Additionally, implementing methodologies such as ensemble learning and transfer learning would prove beneficial. For example, constructing an ensemble model that incorporates the BFO algorithm alongside other optimization techniques could enhance both robustness and accuracy. Moreover, employing transfer learning would enable the BFO algorithm to adapt effectively to different datasets, ensuring its performance across various clinical scenarios without the need for extensive retraining.

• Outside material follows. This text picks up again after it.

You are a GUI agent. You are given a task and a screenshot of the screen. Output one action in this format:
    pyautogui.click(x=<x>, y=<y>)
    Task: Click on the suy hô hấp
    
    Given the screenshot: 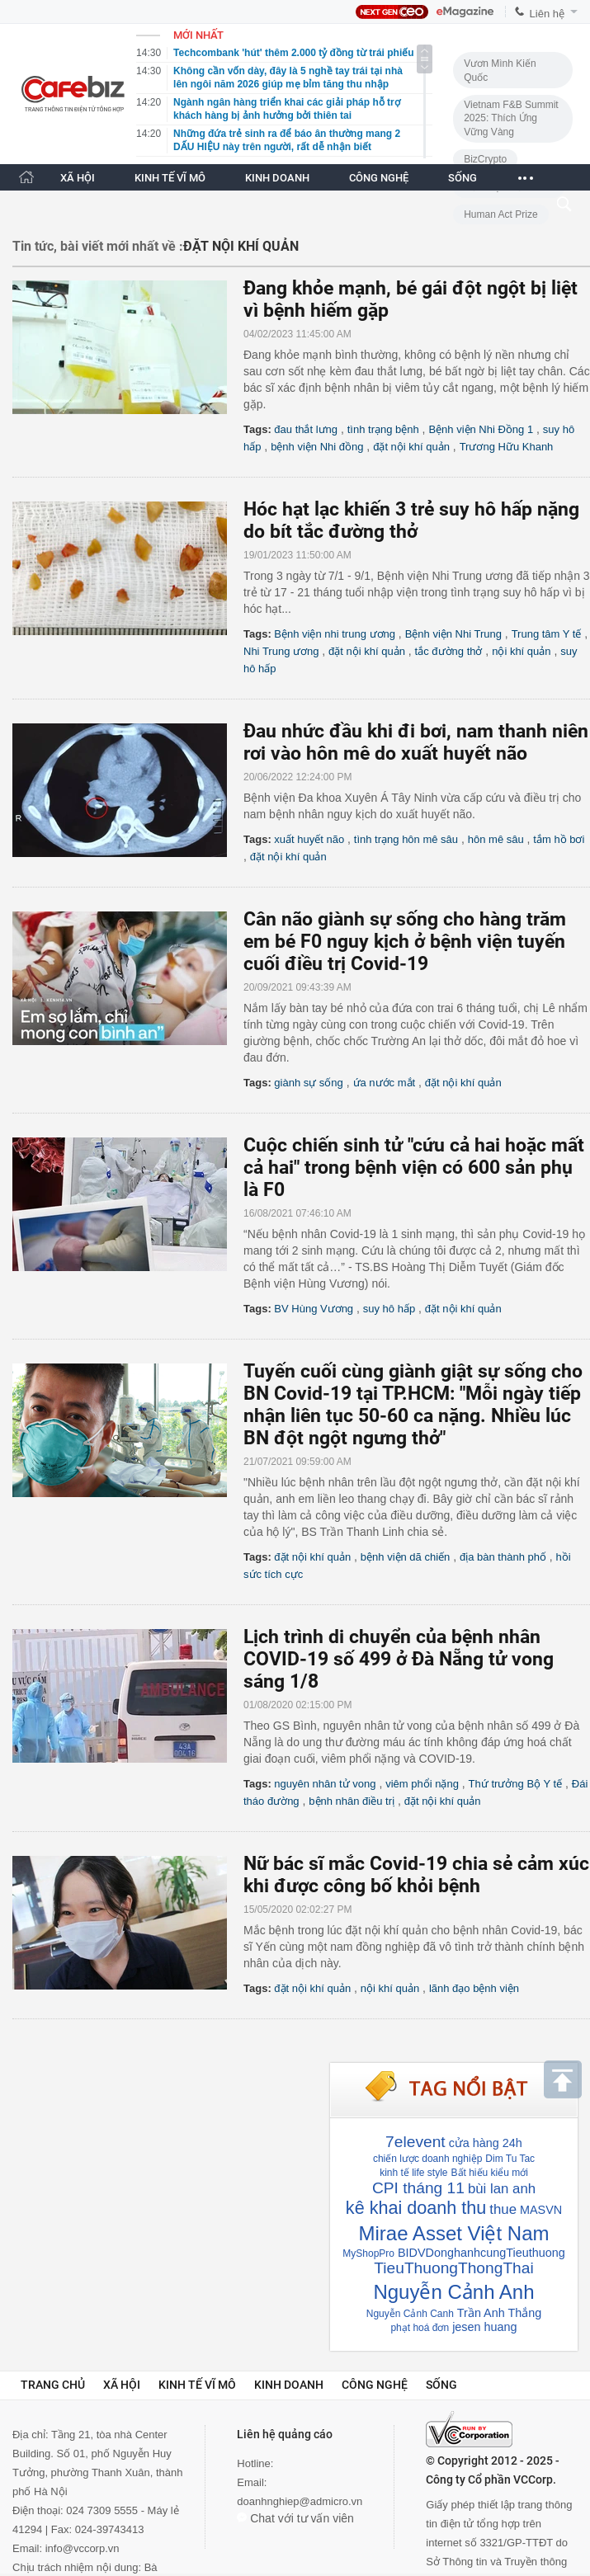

Integrating real-time data processing capabilities into the BFO framework could also greatly improve its usability in clinical settings by allowing for the continuous monitoring of patients. Such advancements would enable rapid analysis of retinal images, significantly aiding in the early detection of serious ocular conditions and ultimately enhancing overall patient care.

Conclusion

In this study, the Bitterling Fish Optimization (BFO) algorithm introduces an innovative technique for OD detection in human retinal images. Leveraging the foraging behavior of bitterling fish, the suggested method effectively localized the OD with competitive accuracy and efficiency. Through systematic experimentation and evaluation of publicly available datasets, including the DRIVE and STARE databases, the efficacy and robustness of the BFO-based approach for automated OD detection are demonstrated. The outcomes demonstrate that the BFO algorithm achieves high sensitivity, specificity, accuracy, and DICE, indicating its ability to delineate the OD region in retinal images accurately. The algorithm’s adaptive exploration and exploitation strategies enable it to handle variations in image quality, pathology, and anatomical variability, making it suitable for real-world applications in clinical settings. The proposed method offers several advantages: computational efficiency, simplicity, and scalability. By providing a reliable and efficient solution for automated OD detection, the BFO algorithm has the potential to streamline the diagnostic workflow, facilitate the timely detection of ocular diseases, and improve patient outcomes in ophthalmology. While the results are promising, there are opportunities for further research and improvement. Future work could focus on refining the algorithm’s parameters, exploring alternative optimization techniques, and evaluating its performance on larger, more diverse datasets. Additionally, integrating the proposed method into comprehensive retinal image analysis systems could enhance its utility for clinical practice. In conclusion, the proposed BFO-based approach represents a valuable contribution to the field of medical image analysis, offering a promising solution for OD detection in human retinal images. By harnessing the principles of nature-inspired optimization, the algorithm demonstrates its potential to advance the automation of retinal image examination and provide the prompt diagnosis and management of ocular diseases.